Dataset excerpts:
- Opening Delimiter -

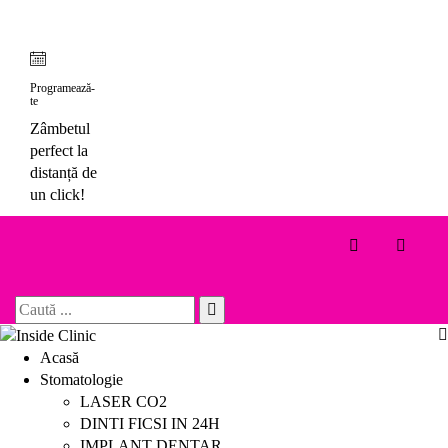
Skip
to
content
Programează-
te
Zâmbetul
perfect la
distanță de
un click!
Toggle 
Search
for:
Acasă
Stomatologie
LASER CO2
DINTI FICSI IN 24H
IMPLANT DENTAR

- Closing Delimiter -
- Opening Delimiter -

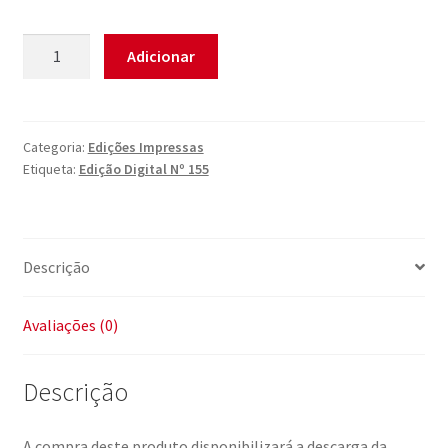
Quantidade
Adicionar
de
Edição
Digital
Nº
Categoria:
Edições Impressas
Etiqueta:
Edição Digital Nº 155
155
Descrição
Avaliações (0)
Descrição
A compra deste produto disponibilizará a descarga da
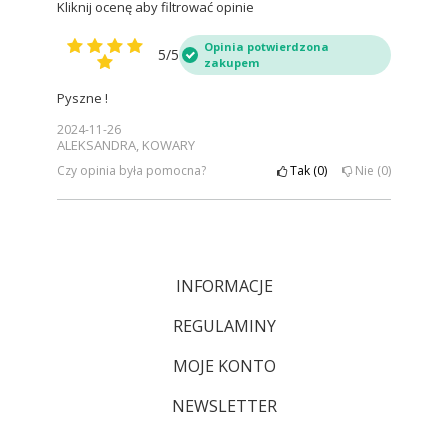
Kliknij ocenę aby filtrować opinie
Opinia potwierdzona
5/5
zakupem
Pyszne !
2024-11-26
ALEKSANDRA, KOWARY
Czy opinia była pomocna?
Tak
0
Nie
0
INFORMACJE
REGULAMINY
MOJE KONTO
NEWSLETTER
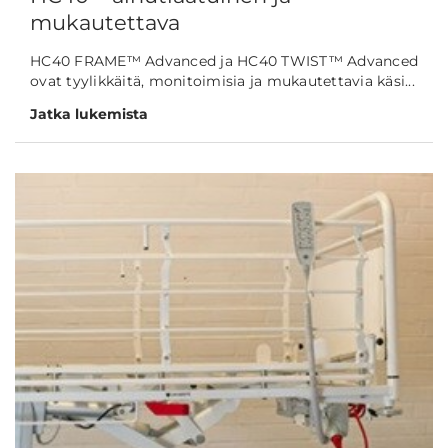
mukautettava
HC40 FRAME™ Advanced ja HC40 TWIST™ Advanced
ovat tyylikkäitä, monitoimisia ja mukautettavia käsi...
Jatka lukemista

- Closing Delimiter -

Task item: For this exercise, transcribe exactly the part of the records above that opens with the line containing "Kliknij ocenę aby filtrować opinie" and closes with the one containing "Jatka lukemista". Pictures are not part of the copy.

Written response:
Kliknij ocenę aby filtrować opinie
Opinia potwierdzona
5/5
zakupem
Pyszne !
2024-11-26
ALEKSANDRA, KOWARY
Czy opinia była pomocna?
Tak
0
Nie
0
INFORMACJE
REGULAMINY
MOJE KONTO
NEWSLETTER
mukautettava
HC40 FRAME™ Advanced ja HC40 TWIST™ Advanced
ovat tyylikkäitä, monitoimisia ja mukautettavia käsi...
Jatka lukemista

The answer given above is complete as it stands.